D’autres membres de cette unité d’élite auraient envisagé une démarche similaire avant d’y renoncer, notamment par crainte de représailles. Des agents interrogés par RTL font état de réflexions et de reproches répétés, mais aussi de menaces concernant leur avancement ou leur maintien au sein du GSPR en cas de désaccord avec leur hiérarchie.
Les critiques visent notamment le directeur du groupe, un colonel de gendarmerie qui en a pris la tête en septembre 2025. Plusieurs agents l’accusent de favoriser les gendarmes au détriment des policiers, remettant ainsi en cause l’équilibre historique entre les deux forces au sein de cette unité. Le syndicat Alliance estime lui aussi que cette « parité » serait désormais fragilisée.

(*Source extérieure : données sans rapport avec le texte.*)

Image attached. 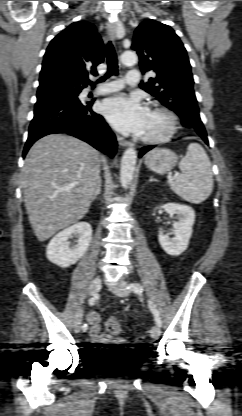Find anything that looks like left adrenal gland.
<instances>
[{
	"label": "left adrenal gland",
	"instance_id": "1",
	"mask_svg": "<svg viewBox=\"0 0 242 416\" xmlns=\"http://www.w3.org/2000/svg\"><path fill=\"white\" fill-rule=\"evenodd\" d=\"M152 181H157V180L154 179L153 176H151L150 179H149V182H152Z\"/></svg>",
	"mask_w": 242,
	"mask_h": 416
}]
</instances>
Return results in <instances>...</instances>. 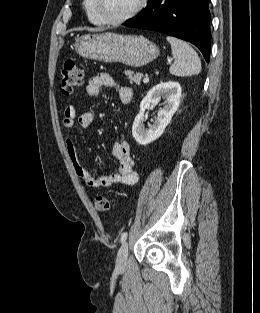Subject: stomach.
Returning <instances> with one entry per match:
<instances>
[{"mask_svg": "<svg viewBox=\"0 0 260 313\" xmlns=\"http://www.w3.org/2000/svg\"><path fill=\"white\" fill-rule=\"evenodd\" d=\"M74 49L84 58L131 67H142L159 56L158 46L147 38L112 32L85 34L76 39Z\"/></svg>", "mask_w": 260, "mask_h": 313, "instance_id": "1", "label": "stomach"}]
</instances>
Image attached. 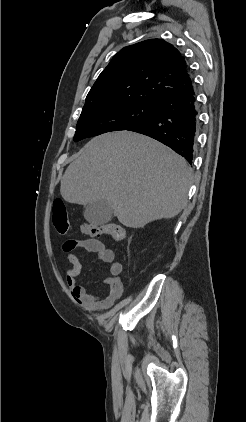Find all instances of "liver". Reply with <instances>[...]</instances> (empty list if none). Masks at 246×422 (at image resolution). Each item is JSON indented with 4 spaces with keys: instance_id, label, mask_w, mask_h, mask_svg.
Segmentation results:
<instances>
[{
    "instance_id": "1",
    "label": "liver",
    "mask_w": 246,
    "mask_h": 422,
    "mask_svg": "<svg viewBox=\"0 0 246 422\" xmlns=\"http://www.w3.org/2000/svg\"><path fill=\"white\" fill-rule=\"evenodd\" d=\"M192 169L162 143L130 131L91 139L67 167L60 192L65 201L87 205L104 199L119 222L142 228L173 218L187 203Z\"/></svg>"
}]
</instances>
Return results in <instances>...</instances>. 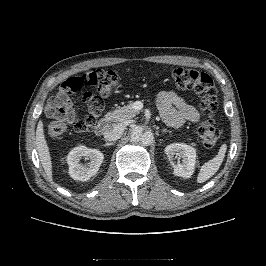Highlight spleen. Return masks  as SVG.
Here are the masks:
<instances>
[{
    "mask_svg": "<svg viewBox=\"0 0 266 266\" xmlns=\"http://www.w3.org/2000/svg\"><path fill=\"white\" fill-rule=\"evenodd\" d=\"M226 150H227V145L226 144L221 145L217 155L212 159H210L209 161L205 162L201 166L200 172L197 176L198 183H204L219 170L224 160Z\"/></svg>",
    "mask_w": 266,
    "mask_h": 266,
    "instance_id": "1",
    "label": "spleen"
}]
</instances>
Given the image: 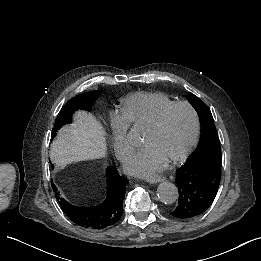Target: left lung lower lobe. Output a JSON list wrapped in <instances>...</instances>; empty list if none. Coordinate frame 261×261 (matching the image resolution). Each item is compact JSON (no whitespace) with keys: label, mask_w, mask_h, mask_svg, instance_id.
<instances>
[{"label":"left lung lower lobe","mask_w":261,"mask_h":261,"mask_svg":"<svg viewBox=\"0 0 261 261\" xmlns=\"http://www.w3.org/2000/svg\"><path fill=\"white\" fill-rule=\"evenodd\" d=\"M220 178L221 165L214 162L185 163L176 171L178 205L170 211V215L186 219L204 213L217 194Z\"/></svg>","instance_id":"1"}]
</instances>
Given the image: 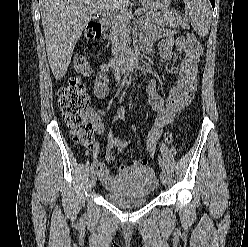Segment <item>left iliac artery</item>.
<instances>
[{"instance_id":"1","label":"left iliac artery","mask_w":248,"mask_h":247,"mask_svg":"<svg viewBox=\"0 0 248 247\" xmlns=\"http://www.w3.org/2000/svg\"><path fill=\"white\" fill-rule=\"evenodd\" d=\"M159 165L162 168V170H165L163 161L159 158Z\"/></svg>"}]
</instances>
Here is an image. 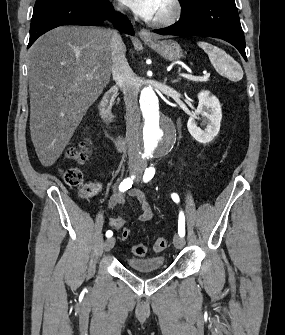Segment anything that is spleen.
Returning <instances> with one entry per match:
<instances>
[{
	"mask_svg": "<svg viewBox=\"0 0 285 335\" xmlns=\"http://www.w3.org/2000/svg\"><path fill=\"white\" fill-rule=\"evenodd\" d=\"M199 48H202L206 54L209 56L211 64L214 68H227L226 64V54L223 50H219L216 46H211V44H206V42H197Z\"/></svg>",
	"mask_w": 285,
	"mask_h": 335,
	"instance_id": "3e777b00",
	"label": "spleen"
}]
</instances>
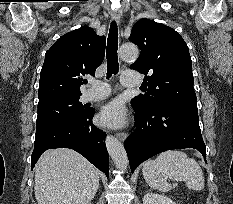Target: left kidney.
Returning a JSON list of instances; mask_svg holds the SVG:
<instances>
[{
	"instance_id": "obj_1",
	"label": "left kidney",
	"mask_w": 233,
	"mask_h": 204,
	"mask_svg": "<svg viewBox=\"0 0 233 204\" xmlns=\"http://www.w3.org/2000/svg\"><path fill=\"white\" fill-rule=\"evenodd\" d=\"M143 204H176L169 197L156 193H147L143 198Z\"/></svg>"
}]
</instances>
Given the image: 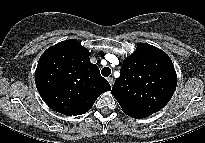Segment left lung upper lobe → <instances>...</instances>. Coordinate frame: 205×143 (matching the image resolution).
Here are the masks:
<instances>
[{"mask_svg":"<svg viewBox=\"0 0 205 143\" xmlns=\"http://www.w3.org/2000/svg\"><path fill=\"white\" fill-rule=\"evenodd\" d=\"M124 60L120 77L111 90L122 111L131 117L161 110L173 96L177 75L169 56L146 43Z\"/></svg>","mask_w":205,"mask_h":143,"instance_id":"obj_1","label":"left lung upper lobe"}]
</instances>
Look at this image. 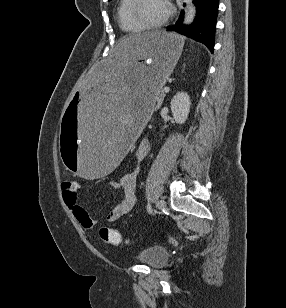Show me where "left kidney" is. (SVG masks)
<instances>
[{
    "instance_id": "obj_1",
    "label": "left kidney",
    "mask_w": 286,
    "mask_h": 308,
    "mask_svg": "<svg viewBox=\"0 0 286 308\" xmlns=\"http://www.w3.org/2000/svg\"><path fill=\"white\" fill-rule=\"evenodd\" d=\"M191 101L187 93L179 92L171 100L170 107L175 121L185 123L190 112Z\"/></svg>"
}]
</instances>
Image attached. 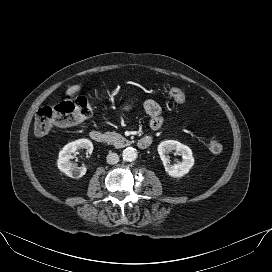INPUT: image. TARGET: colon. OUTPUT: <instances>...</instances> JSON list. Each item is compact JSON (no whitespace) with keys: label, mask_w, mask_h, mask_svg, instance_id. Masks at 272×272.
I'll return each mask as SVG.
<instances>
[{"label":"colon","mask_w":272,"mask_h":272,"mask_svg":"<svg viewBox=\"0 0 272 272\" xmlns=\"http://www.w3.org/2000/svg\"><path fill=\"white\" fill-rule=\"evenodd\" d=\"M172 99L178 103L186 100V93L176 87L169 88ZM92 115V106L86 98L64 99L54 106H43L38 109L34 120V132L38 136L48 134L54 128H65L78 125ZM208 148L212 153H220L223 143L218 139H211Z\"/></svg>","instance_id":"5ec220e1"}]
</instances>
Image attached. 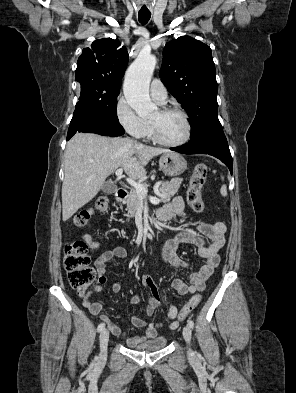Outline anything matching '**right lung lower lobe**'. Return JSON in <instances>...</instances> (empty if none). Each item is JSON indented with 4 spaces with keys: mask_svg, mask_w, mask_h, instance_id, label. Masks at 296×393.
Wrapping results in <instances>:
<instances>
[{
    "mask_svg": "<svg viewBox=\"0 0 296 393\" xmlns=\"http://www.w3.org/2000/svg\"><path fill=\"white\" fill-rule=\"evenodd\" d=\"M76 132L96 133L117 137L124 134L118 120L110 119L86 107H76L68 129L67 140Z\"/></svg>",
    "mask_w": 296,
    "mask_h": 393,
    "instance_id": "right-lung-lower-lobe-1",
    "label": "right lung lower lobe"
}]
</instances>
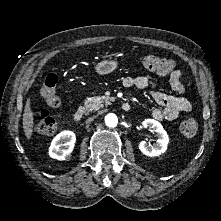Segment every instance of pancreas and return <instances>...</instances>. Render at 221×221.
Wrapping results in <instances>:
<instances>
[{
  "mask_svg": "<svg viewBox=\"0 0 221 221\" xmlns=\"http://www.w3.org/2000/svg\"><path fill=\"white\" fill-rule=\"evenodd\" d=\"M111 101L112 99L107 96H93L85 101L84 108L86 111H96L104 105H109Z\"/></svg>",
  "mask_w": 221,
  "mask_h": 221,
  "instance_id": "cf45deb5",
  "label": "pancreas"
}]
</instances>
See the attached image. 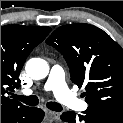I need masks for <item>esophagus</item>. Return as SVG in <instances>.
<instances>
[{
  "label": "esophagus",
  "mask_w": 123,
  "mask_h": 123,
  "mask_svg": "<svg viewBox=\"0 0 123 123\" xmlns=\"http://www.w3.org/2000/svg\"><path fill=\"white\" fill-rule=\"evenodd\" d=\"M46 114L48 116L52 117L56 121L60 120L61 113H59V112H52V111L47 110Z\"/></svg>",
  "instance_id": "34e87169"
}]
</instances>
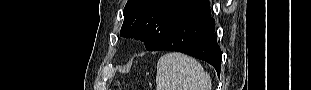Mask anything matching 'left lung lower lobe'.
Masks as SVG:
<instances>
[{
    "label": "left lung lower lobe",
    "mask_w": 311,
    "mask_h": 90,
    "mask_svg": "<svg viewBox=\"0 0 311 90\" xmlns=\"http://www.w3.org/2000/svg\"><path fill=\"white\" fill-rule=\"evenodd\" d=\"M208 0L180 17L164 37L150 50H173L186 53L211 64L220 74L222 53L214 34Z\"/></svg>",
    "instance_id": "obj_1"
}]
</instances>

« La peur demeure le sentiment dominant parmi les personnels concernés », affirme le syndicat, tandis que des membres du GSPR interrogés par RTL s’inquiètent des conséquences que ces tensions pourraient avoir sur la cohésion de l’équipe.
Créé en 1983, le GSPR rassemble près de 80 policiers et gendarmes chargés d’assurer quotidiennement la sécurité du président de la République et de sa famille, aussi bien lors des activités officielles que dans le cadre privé. Sollicité par RTL, l’Élysée n’avait pas répondu au moment de la publication de l’enquête.